Before liftover, we need to preprocess data to avoid losing data at X and Y chromosomes

In [None]:
# X and Y chromosomes are coded as 23 and 24 in the original MAP file. Liftovering this way will make SNPs on these 2 chromosomes
# to be dropped from the analysis. Recode them to X and Y to avoid losing this data
!perl -pe "s/^23/X/" SEA_Phase2.map | perl -pe "s/^24/Y/" > SEA_Phase2.sex_recoded.map

# PED file remains the same.
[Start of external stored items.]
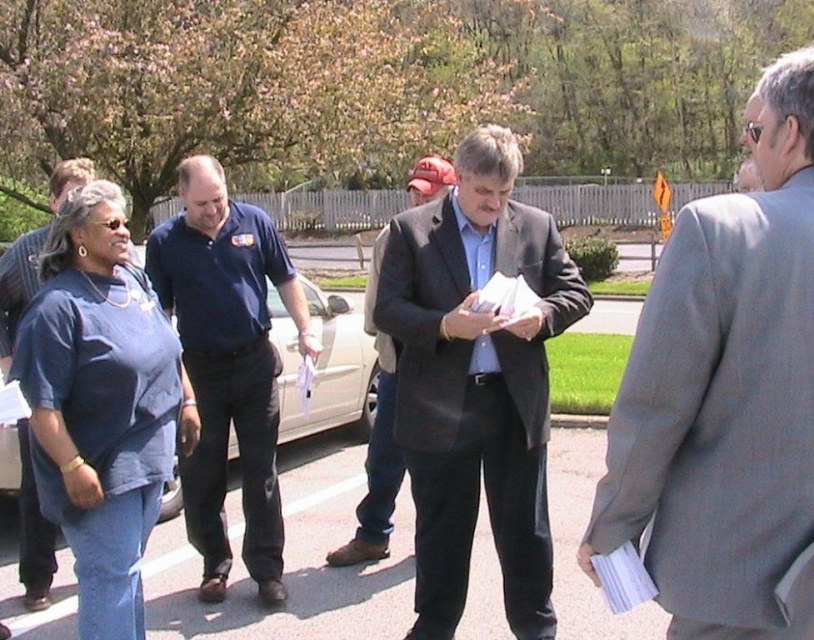 Question: Does matte blue shirt at center have a lesser width compared to blue cotton shirt at center?

Choices:
 (A) no
 (B) yes

Answer: (B)

Question: Which object appears farthest from the camera in this image?

Choices:
 (A) matte blue shirt at center
 (B) dark gray wool coat at center

Answer: (B)

Question: Which object is positioned farthest from the dark gray wool coat at center?

Choices:
 (A) matte blue shirt at center
 (B) dark gray suit at center
 (C) blue cotton shirt at center
 (D) gray wool suit at right

Answer: (D)

Question: In this image, where is gray wool suit at right located relative to dark gray suit at center?

Choices:
 (A) above
 (B) below

Answer: (A)

Question: Where is gray wool suit at right located in relation to dark gray suit at center in the image?

Choices:
 (A) left
 (B) right

Answer: (B)

Question: Based on their relative distances, which object is nearer to the gray wool suit at right?

Choices:
 (A) blue cotton shirt at center
 (B) dark gray suit at center
 (C) matte blue shirt at center

Answer: (B) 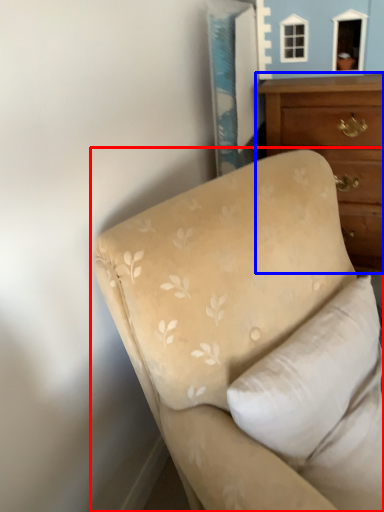 Question: Which of the following is the closest to the observer, studio couch (highlighted by a red box) or chest of drawers (highlighted by a blue box)?

Choices:
 (A) studio couch
 (B) chest of drawers

Answer: (A) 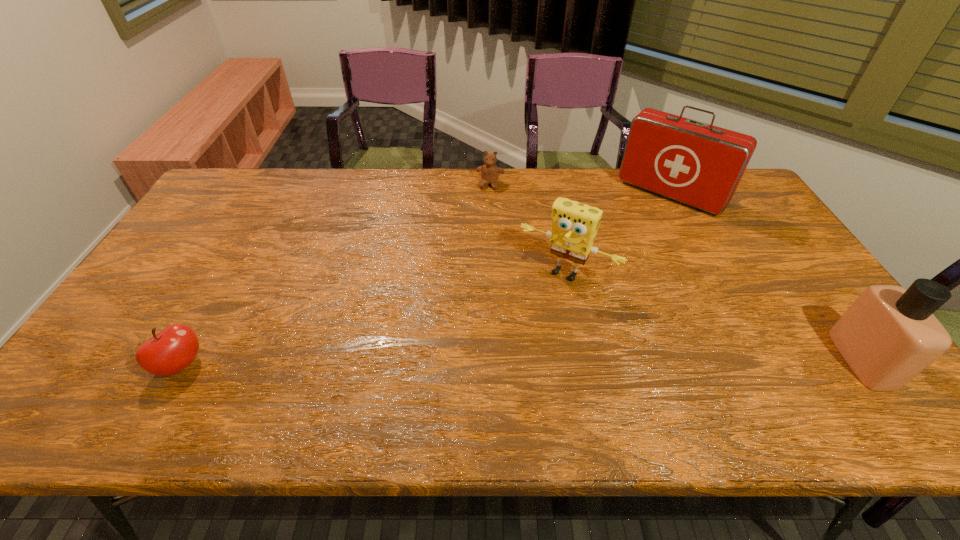 I want to click on free space on the desktop that is between the leftmost object and the perfume and is positioned on the face of the third object from left to right, so click(509, 362).

You are a GUI agent. You are given a task and a screenshot of the screen. Output one action in this format:
    pyautogui.click(x=<x>, y=<y>)
    Task: Click on the free space on the desktop that is between the apple and the perfume and is positioned on the side of the tallest object with the first aid cross symbol
    Image resolution: width=960 pixels, height=540 pixels.
    Given the screenshot: What is the action you would take?
    pyautogui.click(x=535, y=361)

You are a GUI agent. You are given a task and a screenshot of the screen. Output one action in this format:
    pyautogui.click(x=<x>, y=<y>)
    Task: Click on the free spot on the desktop that is between the leftmost object and the rightmost object and is positioned on the face of the second object from left to right
    The image size is (960, 540).
    Given the screenshot: What is the action you would take?
    pyautogui.click(x=449, y=362)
Therefore, it's ok to use a symbolic link to reference it
!ln -s SEA_Phase2.ped SEA_Phase2.sex_recoded.ped

# List files
!ls

The data liftover of MAP/PED files will be done using the tool <code>liftOverPlink</code> (https://github.com/sritchie73/liftOverPlink)

In [None]:
# Assumes liftOverPlink.py script is installed in data_preparation folder as well dependencies properly present 
# (liftOver script from UCSC and chain file)

# Hg19
!../tools/liftOverPlink/liftOverPlink.py \
    -m SEA_Phase2.sex_recoded.map \
    -p SEA_Phase2.sex_recoded.ped \
    -e ../tools/liftOver \
    -c ../aux_files/hg18ToHg19.over.chain.gz \
    -o SEA_Phase2.sex_recoded.hg19_liftover

# Hg38
!../tools/liftOverPlink/liftOverPlink.py \
    -m SEA_Phase2.sex_recoded.map \
    -p SEA_Phase2.sex_recoded.ped \
    -e ../tools/liftOver \
    -c ../aux_files/hg18ToHg38.over.chain.gz \
    -o SEA_Phase2.sex_recoded.hg38_liftover

# List files
!ls -lha

Perfome data preparation steps as instructed in the page from Michigan Imputation Server https://imputationserver.readthedocs.io/en/latest/prepare-your-data/

In [None]:
# Load plink module at SCG
# !module load plink tabix

!input_file_basename='SEA_Phase2.sex_recoded.hg19_liftover'

# # Convert ped/map to bed
!module load plink; plink --file SEA_Phase2.sex_recoded.hg19_liftover --make-bed --out SEA_Phase2.sex_recoded.hg19_liftover

# # Create a frequency file
# !plink --freq --bfile ${input_file_basename} --out ${input_file_basename}

# # Execute HRC-1000G-check-bim.pl script to prepare data for imputation 
# !perl ../tools/HRC-1000G-check-bim.pl \
#   -b ${input_file_basename}.bim \
#   -f ${input_file_basename}.frq \
#   -r ../aux_files/HRC.r1-1.GRCh37.wgs.mac5.sites.tab \
#   -h
# !sh Run-plink.sh

# # Compress files as bzip
# !for vcf_file in $(ls *.vcf); do bgzip ${vcf_file}; done